J’aimerais aussi étudier de plus près les règles d’urbanisme relatives aux espaces verts à Singapour et leur application. Ce schéma synthétique du plan LUSH, Landscaping for Urban Spaces and High-Rises, donne une idée des avancées de la cité-État en matière d’espaces verts en zones de forte densité urbaine, dont nous pouvons nous inspirer pour nos propres villes. Chaque possibilité d’aménagement présentée dans ce schéma, comme les « communal planter boxes » (zones de plantation communes dans les étages) ou le « rooftop urban farming » (ferme urbaine sur le toit) est déclinée avec des recommandations précises.

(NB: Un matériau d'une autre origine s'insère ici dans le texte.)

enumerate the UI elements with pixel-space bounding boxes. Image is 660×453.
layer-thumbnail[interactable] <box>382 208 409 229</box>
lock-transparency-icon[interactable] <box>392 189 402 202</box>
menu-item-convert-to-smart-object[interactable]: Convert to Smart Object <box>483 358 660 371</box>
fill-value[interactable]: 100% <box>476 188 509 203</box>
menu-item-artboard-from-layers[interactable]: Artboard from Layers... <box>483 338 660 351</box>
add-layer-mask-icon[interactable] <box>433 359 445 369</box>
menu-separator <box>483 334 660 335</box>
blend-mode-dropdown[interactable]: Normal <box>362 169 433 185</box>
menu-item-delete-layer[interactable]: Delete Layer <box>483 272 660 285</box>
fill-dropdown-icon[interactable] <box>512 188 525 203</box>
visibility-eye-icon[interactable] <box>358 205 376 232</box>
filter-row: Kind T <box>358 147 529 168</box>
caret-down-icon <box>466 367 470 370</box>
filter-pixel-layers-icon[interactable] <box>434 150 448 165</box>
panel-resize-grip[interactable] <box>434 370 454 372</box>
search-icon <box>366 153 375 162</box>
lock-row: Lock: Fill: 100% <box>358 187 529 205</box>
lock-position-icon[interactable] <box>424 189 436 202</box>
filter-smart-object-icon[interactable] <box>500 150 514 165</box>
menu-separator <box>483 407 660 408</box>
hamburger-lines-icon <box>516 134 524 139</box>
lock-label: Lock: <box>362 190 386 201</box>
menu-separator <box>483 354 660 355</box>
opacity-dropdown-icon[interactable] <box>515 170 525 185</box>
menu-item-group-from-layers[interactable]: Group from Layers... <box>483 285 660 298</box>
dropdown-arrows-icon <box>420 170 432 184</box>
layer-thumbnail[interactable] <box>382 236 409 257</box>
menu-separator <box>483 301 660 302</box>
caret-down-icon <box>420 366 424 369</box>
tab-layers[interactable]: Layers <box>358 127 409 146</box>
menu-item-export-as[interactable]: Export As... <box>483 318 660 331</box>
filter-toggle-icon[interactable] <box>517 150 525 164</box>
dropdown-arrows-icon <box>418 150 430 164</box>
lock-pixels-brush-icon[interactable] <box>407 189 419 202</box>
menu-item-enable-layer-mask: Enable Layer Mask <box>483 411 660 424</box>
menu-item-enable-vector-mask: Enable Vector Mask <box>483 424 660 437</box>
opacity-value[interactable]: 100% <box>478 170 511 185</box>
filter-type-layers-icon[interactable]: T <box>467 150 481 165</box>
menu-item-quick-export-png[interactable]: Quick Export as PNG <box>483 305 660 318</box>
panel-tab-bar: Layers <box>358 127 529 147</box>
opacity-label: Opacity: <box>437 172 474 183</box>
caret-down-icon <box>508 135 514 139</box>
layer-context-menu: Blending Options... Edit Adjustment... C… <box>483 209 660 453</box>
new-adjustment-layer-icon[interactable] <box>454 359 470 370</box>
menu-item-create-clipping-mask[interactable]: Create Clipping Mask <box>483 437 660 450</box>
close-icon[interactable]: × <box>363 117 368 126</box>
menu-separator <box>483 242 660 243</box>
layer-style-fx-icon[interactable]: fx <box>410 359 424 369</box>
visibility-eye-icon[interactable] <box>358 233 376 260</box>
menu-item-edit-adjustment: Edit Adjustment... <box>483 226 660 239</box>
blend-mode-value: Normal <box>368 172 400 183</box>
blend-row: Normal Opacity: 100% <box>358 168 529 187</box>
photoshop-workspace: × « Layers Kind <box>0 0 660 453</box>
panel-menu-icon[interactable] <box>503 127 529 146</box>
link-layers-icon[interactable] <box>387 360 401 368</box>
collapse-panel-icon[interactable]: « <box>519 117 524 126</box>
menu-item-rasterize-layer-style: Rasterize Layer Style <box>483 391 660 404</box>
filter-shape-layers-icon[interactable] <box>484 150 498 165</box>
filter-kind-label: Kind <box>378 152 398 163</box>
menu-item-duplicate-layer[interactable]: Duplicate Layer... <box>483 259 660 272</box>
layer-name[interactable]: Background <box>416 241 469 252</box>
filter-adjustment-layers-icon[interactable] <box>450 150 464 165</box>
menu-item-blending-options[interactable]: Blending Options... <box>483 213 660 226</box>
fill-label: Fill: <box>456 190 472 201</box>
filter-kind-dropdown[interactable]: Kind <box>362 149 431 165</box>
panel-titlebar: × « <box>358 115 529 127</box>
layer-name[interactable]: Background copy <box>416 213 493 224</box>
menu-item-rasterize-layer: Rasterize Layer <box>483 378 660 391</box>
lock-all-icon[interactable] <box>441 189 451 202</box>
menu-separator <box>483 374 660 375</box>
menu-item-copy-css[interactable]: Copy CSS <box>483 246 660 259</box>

Quant aux programmes éducatifs aussi produits par l’URA destinés aux étudiants et enseignants de tous niveaux, ils visent à faciliter la compréhension et susciter l’adhésion des habitants au plan de développement et de conservation de Singapour (« how we plan for a liveable and sustainable Singapour »). Proposés par la Singapore City Gallery que j’ai visitée en personne pendant mon séjour, ils me paraissent également tout à fait intéressants. Nous avons beaucoup à apprendre de l’Asie.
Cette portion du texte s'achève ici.